*** Opening Data extracts ***

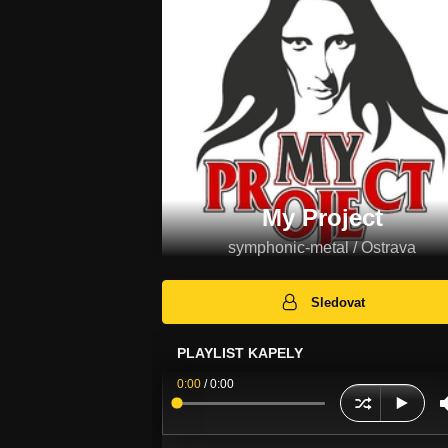
My Project
symphonic-metal / Ostrava
Sledovat
PLAYLIST KAPELY
0:00
/
0:00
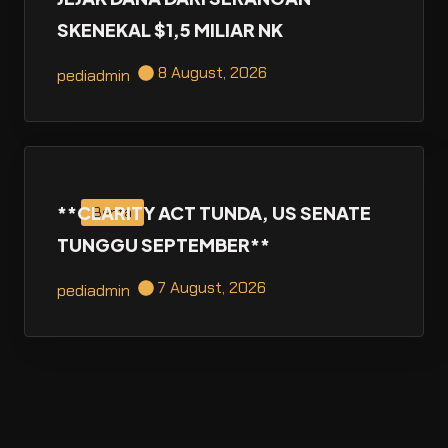
SKENEKAL $1,5 MILIAR NK
8 August, 2026
pediadmin
**CLARITY ACT TUNDA, US SENATE
Berita
TUNGGU SEPTEMBER**
7 August, 2026
pediadmin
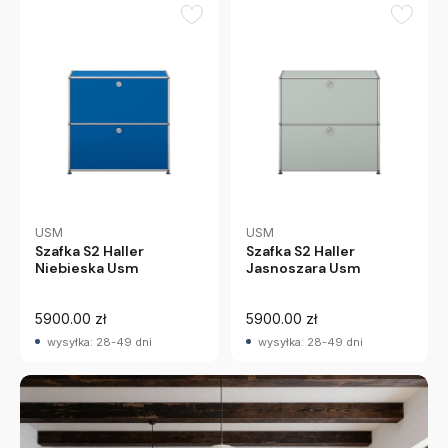
USM
USM
Szafka S2 Haller
Szafka S2 Haller
Niebieska Usm
Jasnoszara Usm
5900.00 zł
5900.00 zł
wysyłka: 28-49 dni
wysyłka: 28-49 dni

*** Closing Data extracts ***

> _Aim of the exercise_
Nothing but an exact copy is needed, covering the lines from the line with "TUNDA, US SENATE" through the last line of the entries, pictures excluded.

> _Task solution_
**CLARITY ACT TUNDA, US SENATE
Berita
TUNGGU SEPTEMBER**
7 August, 2026
pediadmin
USM
USM
Szafka S2 Haller
Szafka S2 Haller
Niebieska Usm
Jasnoszara Usm
5900.00 zł
5900.00 zł
wysyłka: 28-49 dni
wysyłka: 28-49 dni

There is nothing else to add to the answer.